I've used my girls Eqyss stuff before.  I smelled GREAT! Too expensive for me to use every day though.


----------



## Shell (Oct 19, 2009)

I used to use my horse's shampoo. Mane and Tail, I think (it's been years). Worked great and was very cheap. I had two bottles- one at the barn and one in the shower


----------



## misty073 (Mar 31, 2009)

And here I was worried because I leave Bellas shampoo on the side of the tub (she gets bathed at least 4-5 times a week) I was worried my husband or teenage daughter might accidently use it LOL. Guess it wouldnt really be a problem.


----------



## ioreks_mom (Oct 1, 2008)

I haven't but I have always been tempted because it smells so good! I am just worried because my hair is pretty dry from the highlights so I should probably stick with my own shampoo. Plus, the dogs' shampoo is much more expensive than mine!


----------



## Cowgirl Kristin (Feb 19, 2010)

Cowboy's shampoo was $3 for a big big bottle. Its cheaper than my Biolage shampoo! I've used Mane N Tail before as well. Didn't like it as much, seemed to leave a build up of some sort in my mane. lol.


----------



## StarfishSaving (Nov 7, 2008)

Mane N Tail coats the hair, it's actually a detangler mostly. We used it in the grooming shop on some dogs but you had to be really careful or else the buildup would be heavy and the dogs would look greasy.

I HAVE used dog shampoo before. I don't make a habit of it because of the expense mostly.


----------



## digits mama (Jun 13, 2007)

Had poison ivy once...3 days of intense burning, itching pull my hair out intense like.
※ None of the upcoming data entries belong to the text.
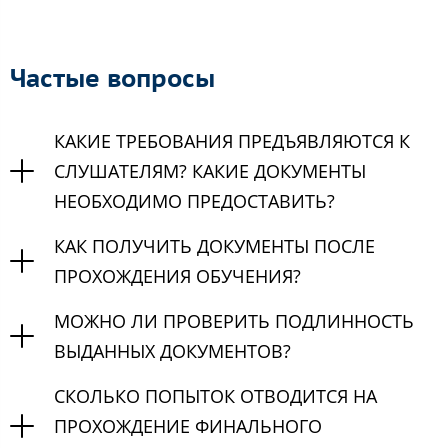
Частые вопросы
КАКИЕ ТРЕБОВАНИЯ ПРЕДЪЯВЛЯЮТСЯ К
СЛУШАТЕЛЯМ? КАКИЕ ДОКУМЕНТЫ
НЕОБХОДИМО ПРЕДОСТАВИТЬ?
КАК ПОЛУЧИТЬ ДОКУМЕНТЫ ПОСЛЕ
ПРОХОЖДЕНИЯ ОБУЧЕНИЯ?
МОЖНО ЛИ ПРОВЕРИТЬ ПОДЛИННОСТЬ
ВЫДАННЫХ ДОКУМЕНТОВ?
СКОЛЬКО ПОПЫТОК ОТВОДИТСЯ НА
ПРОХОЖДЕНИЕ ФИНАЛЬНОГО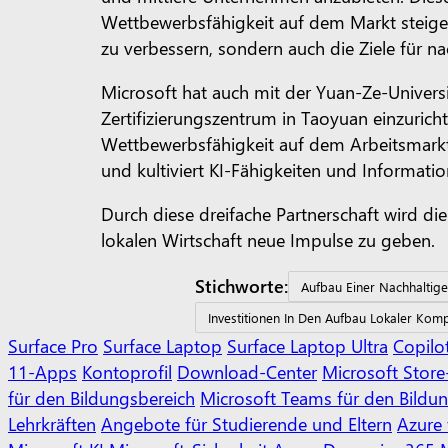
Wettbewerbsfähigkeit auf dem Markt steigern
zu verbessern, sondern auch die Ziele für n
Microsoft hat auch mit der Yuan-Ze-Univers
Zertifizierungszentrum in Taoyuan einzurich
Wettbewerbsfähigkeit auf dem Arbeitsmarkt 
und kultiviert KI-Fähigkeiten und Informatio
Durch diese dreifache Partnerschaft wird d
lokalen Wirtschaft neue Impulse zu geben.
Stichworte:
Aufbau Einer Nachhaltige
Investitionen In Den Aufbau Lokaler Kom
Surface Pro
Surface Laptop
Surface Laptop Ultra
Copilo
11-Apps
Kontoprofil
Download-Center
Microsoft Stor
für den Bildungsbereich
Microsoft Teams für den Bildu
Lehrkräften
Angebote für Studierende und Eltern
Azure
I was showering, or more like standing n there for relief and I looked down and saw my Eqyess shampoo for dogs...The words..Stops itch on contact made me reach down..and bathe in it.

next day..redness was gone. I then used the spray..and it never bothered me again and went away stat. 

That is when my love affair with eqyess products bloomed. Now, I dont make it a habit..but damn skippy. Yes I would use it again if need be!


----------



## Cowgirl Kristin (Feb 19, 2010)

I use Eqyss on my horse's mane, tail, and body. It keeps her skin in great condition and prevents dandruff. Its good stuff, and works better than the other brands I've tried for her dandruff.


----------



## Dunixi (Mar 16, 2009)

Shell said:


> I used to use my horse's shampoo. Mane and Tail, I think (it's been years). Worked great and was very cheap. I had two bottles- one at the barn and one in the shower


I Love Mane and Tail!! I did the same thing when I had horses!! Except my barrel racing horse hated being bathed in anything but Suave Green Apple Shampoo...he was an odd one.


----------



## LazyGRanch713 (Jul 22, 2009)

Shell said:


> I used to use my horse's shampoo. Mane and Tail, I think (it's been years). Worked great and was very cheap. I had two bottles- one at the barn and one in the shower


I've used mane & tail too, and prefer it  I've used some of the dog shampoo in a pinch on my own hair, and people ALWAYS comment on how it's shiny and smells so good, and where did I get that amazing shampoo? "It was a special order" I tell them. (At least it's not a complete lie )


----------